21.06.2017 - UNESCO Office in Kabul

UNESCO Initiates Cultural Projects for IDPs and Returnees

Participatory Theatre Training Sessions for the IDPs and Returnees in Herat © UNESCO | Kaveh Ayreek

20 June 2017 | UNESCO Office in Afghanistan—UNESCO has initiated cultural projects for IDP (Internally Displaced Person) and returnee settlements in Herat, Afghanistan. This initiative contributes to the social integration of the Afghan IDPs and returnees by building their social cohesion through common cultural linkages and the promotion of human rights. Pilot activities with participatory theatre for IDPs and returnees and their host communities have started in the Maslakh (Behzad) and Police Station settlements.
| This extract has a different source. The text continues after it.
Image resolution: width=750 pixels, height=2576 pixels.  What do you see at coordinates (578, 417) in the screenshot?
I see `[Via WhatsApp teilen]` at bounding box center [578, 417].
As a country with security challenges and a fragile economy, Afghanistan faces the additional challenge to absorb the influx of returnees and IDPs. The majority of the returnees and those IDPs who have been internally displaced, often find it difficult to integrate socially and culturally. Lack of means to communicate and interact with host communities lessen their capacity to adapt to their new and unfamiliar surroundings.

 Out of the four dimensions used by UNHCR to assess integration—legal, political, economic and social—the promotion of social integration among returnees and IDPs has been a challenge to tackle. To overcome this long-accumulated handicap, and to assist host communities in embracing returnees and IDPs, UNESCO has initiated a project called, “The Right to Culture for Returnees and IDPs,” within the framework of its National Programme for Culture and Creative Economy (NPCE). The project focuses on the social and cultural integration of returnees and IDPs, and will foster the common identity of Afghans, through cultural expression and information exchange.

 With the financial support of the Korean Government, the pilot activities of participatory theater for Herat IDPs and returnees has been started by training youth to re-tell their or their family’s stories. A theater coach and artists from the host community selected young IDPs from different ethnic and provincial backgrounds to work together on the subject of “life.” The theatre piece will be played for audiences in the settlements and in the host community as well. It is envisioned that this process will help bridge the IDPs and host community – with both focusing on the common heritage and rich culture of Afghans.

 Additionally, as a part of this social cohesion project, small grants will be given to Afghan artists and cultural associations in the host regions to support joint cultural initiatives for local communities, IDPs and returnees. UNESCO has mapped artists and art associations in Herat and Nangarhar provinces, and plans to do the same for other provinces receiving returnees and IDPs. The artists will be supported and monitored by UNESCO to develop and bring cultural events and activities to both the displaced and the host communities. Although the projects are small in nature, the various activities are specifically targeted to promote social integration and social cohesion through the promotion of pride in being Afghan and in the commonality of Afghan history and culture.

 UNESCO will be advocating for unity and harmony through the diversity of cultural expressions through this project. The activities that are planned will foster exchange and understanding amongst returnees, IDPs and host communities, while giving voice to the returnees and IDPs which, in itself, is an essential index for social integration. The pilot activities for Nangarhar province will start in July.